A legislação brasileira, regulamentada pelo Decreto Presidencial nº 5.934/2006, estabelece que as companhias de transporte rodoviário, ferroviário e aquaviário interestadual devem reservar duas vagas gratuitas por veículo, comboio ferroviário ou embarcação para pessoas com 60 anos ou mais. Além disso, o Estatuto do Idoso (Lei nº 10.741/2003) garante a esses idosos o direito de adquirir passagens com 50% de desconto, independentemente de limite de tempo para a compra. Essa legislação também define que os beneficiários devem possuir renda igual ou inferior a dois salários-mínimos, atualmente equivalentes a R$ 3.242.
A controvérsia que levou à decisão judicial envolvia uma limitação temporal imposta por algumas empresas de transporte, que restringiam a compra de passagens com desconto a um período máximo de antecedência — seis horas para viagens de até 500 quilômetros e 12 horas para trajetos superiores a esse valor. O MPF considerou essa restrição ilegal, pois o Estatuto do Idoso não prevê qualquer limitação quanto ao momento de aquisição do bilhete com desconto, configurando uma afronta aos direitos dos idosos.
O desembargador federal Alexandre Jorge Fontes Laranjeira, relator do caso, reforçou essa posição ao afirmar que a imposição de prazos máximos de antecedência para a compra viola o que está previsto na legislação.
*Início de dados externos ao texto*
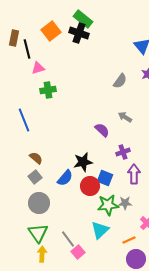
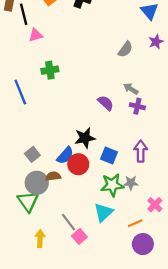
green cross: (48, 90) -> (50, 70), moved
purple cross: (123, 152) -> (137, 106), moved, turned 32
brown semicircle: (36, 158) -> (53, 176), moved, turned -48
red circle: (90, 186) -> (78, 164), moved
green triangle: (38, 233) -> (28, 201), moved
Segundo ele, essa restrição representa uma extrapolação do poder regulamentar, criando uma barreira não prevista na lei e, portanto, ilegal. A decisão também reafirmou que o benefício do desconto deve estar acessível assim que a passagem estiver disponível para venda, eliminando qualquer restrição de tempo.
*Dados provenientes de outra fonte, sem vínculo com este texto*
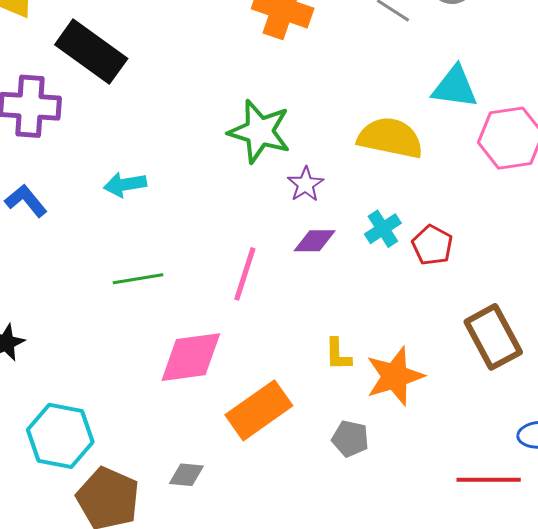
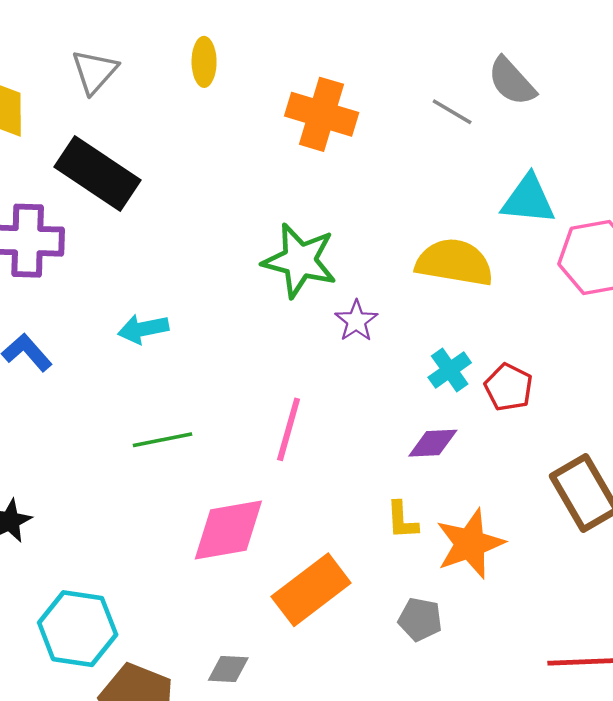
purple diamond: (315, 241) -> (433, 443), moved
A Agência Nacional de Transportes Terrestres (ANTT), responsável pela regulação do setor, confirmou a validade da decisão e destacou que, além de garantir os direitos dos idosos, ela anulou a exigência de compra das passagens com até seis horas de antecedência para viagens de até 500 quilômetros e de 12 horas para trajetos mais longos. Dessa forma, os idosos podem solicitar o benefício assim que a passagem estiver disponível para venda, o que já vinha sendo praticado na prática, uma vez que os prazos restritivos estavam suspensos por decisão judicial anterior.
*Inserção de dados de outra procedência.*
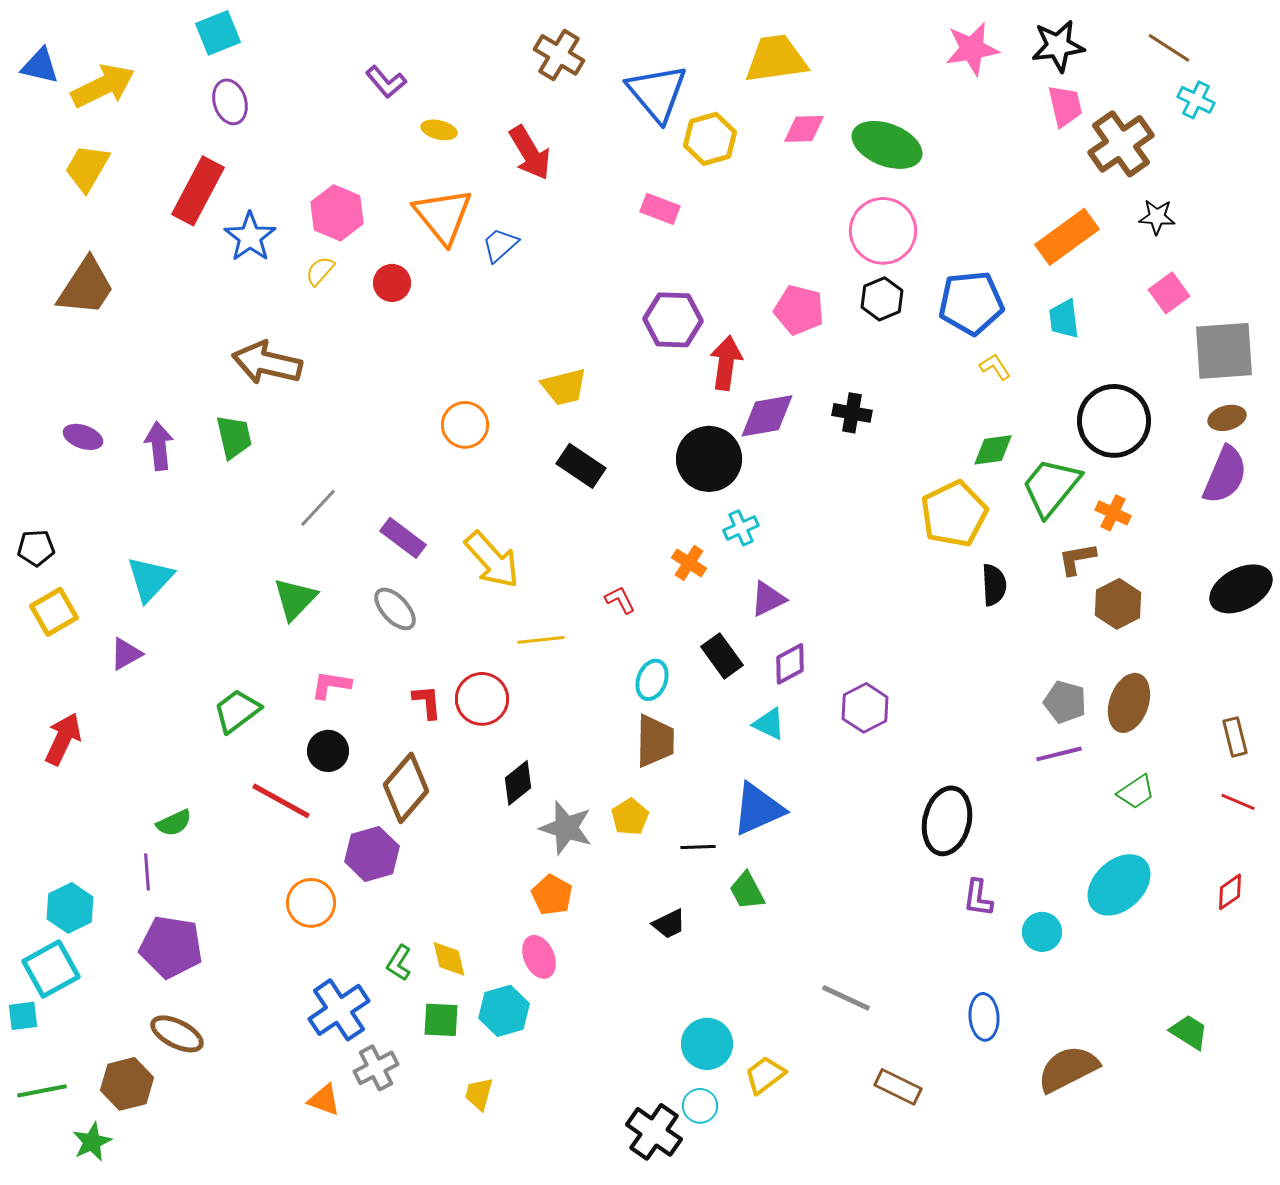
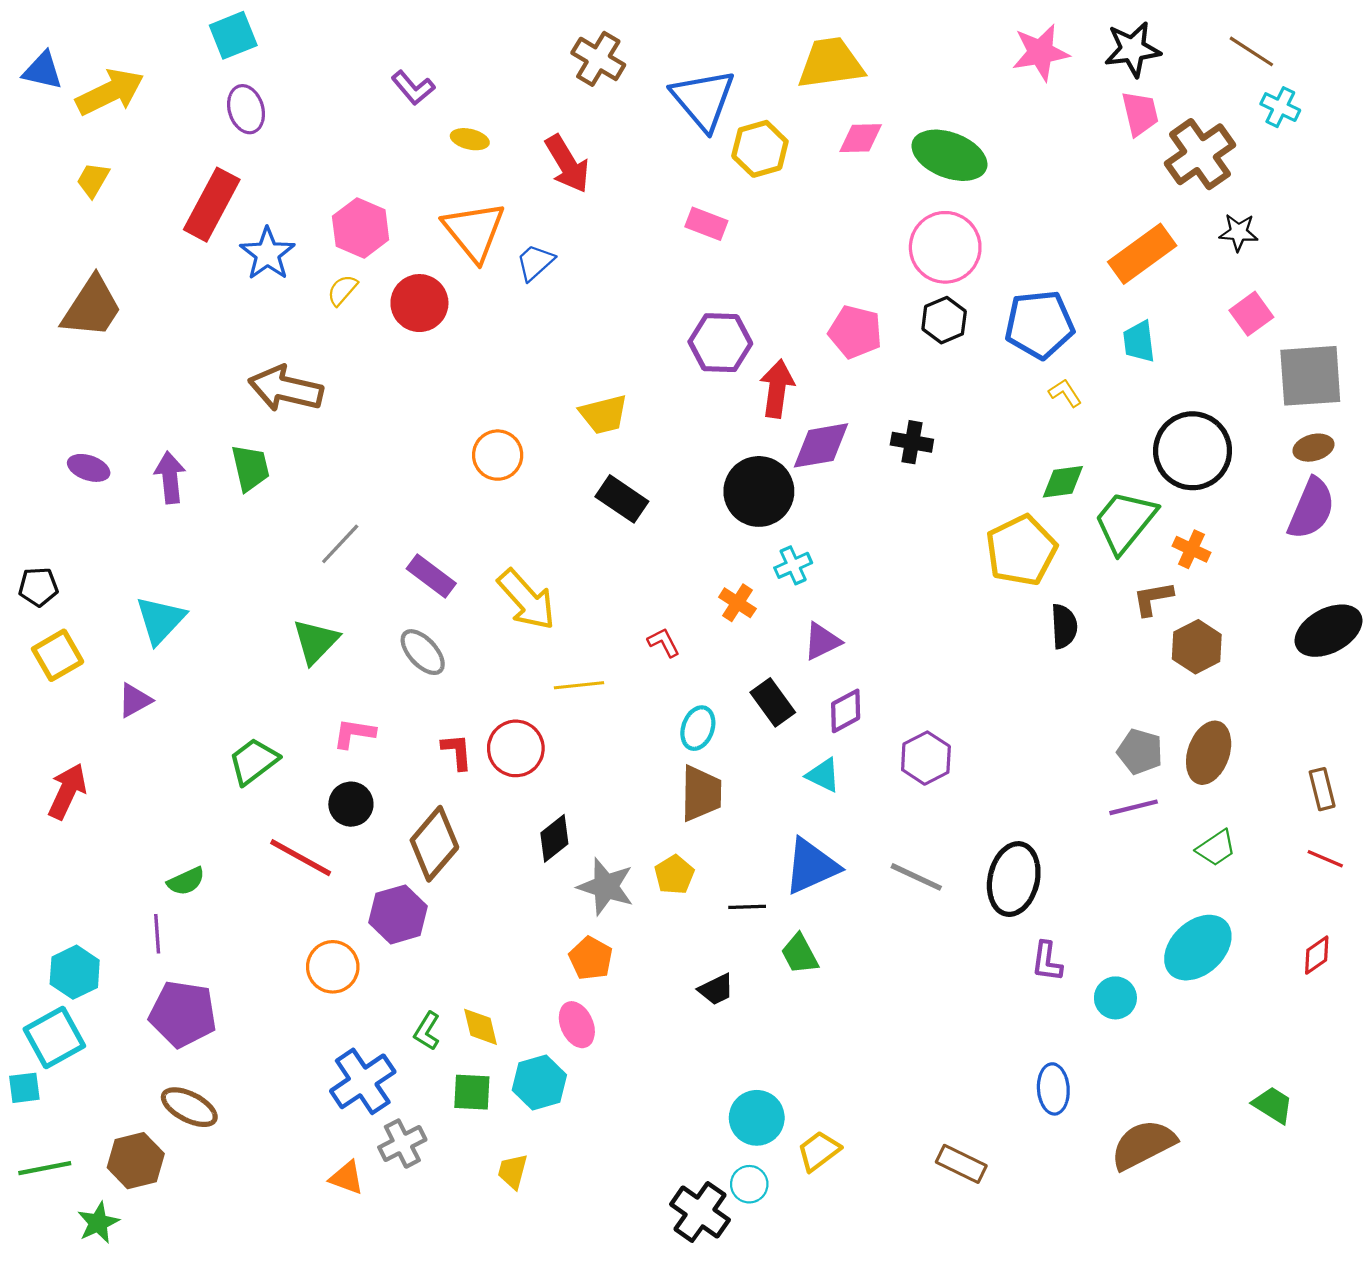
yellow trapezoid: (87, 168) -> (93, 180), size x0.7
red circle: (392, 283) -> (419, 303), size x1.4
gray line: (846, 998) -> (916, 877), moved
Para usufruir do benefício, o idoso deve apresentar documento oficial com foto, CPF e comprovante de renda no momento da compra. As empresas de transporte são obrigadas a disponibilizar informações sobre vagas disponíveis e ocupadas em seus canais eletrônicos. Caso se recusem a fornecer a gratuidade ou o desconto, devem emitir um documento explicando o motivo. Pessoas que se sentirem prejudicadas podem registrar denúncias junto à ANTT através do telefone 166, pelo WhatsApp (61) 99688-4306 ou pelo canal Fale Conosco.
A decisão judicial reforça o compromisso de assegurar os direitos dos idosos de baixa renda no acesso ao transporte interestadual, garantindo o direito ao desconto de 50% e às vagas gratuitas, além de estabelecer que restrições de prazo para compra sejam consideradas ilegais e inconstitucionais.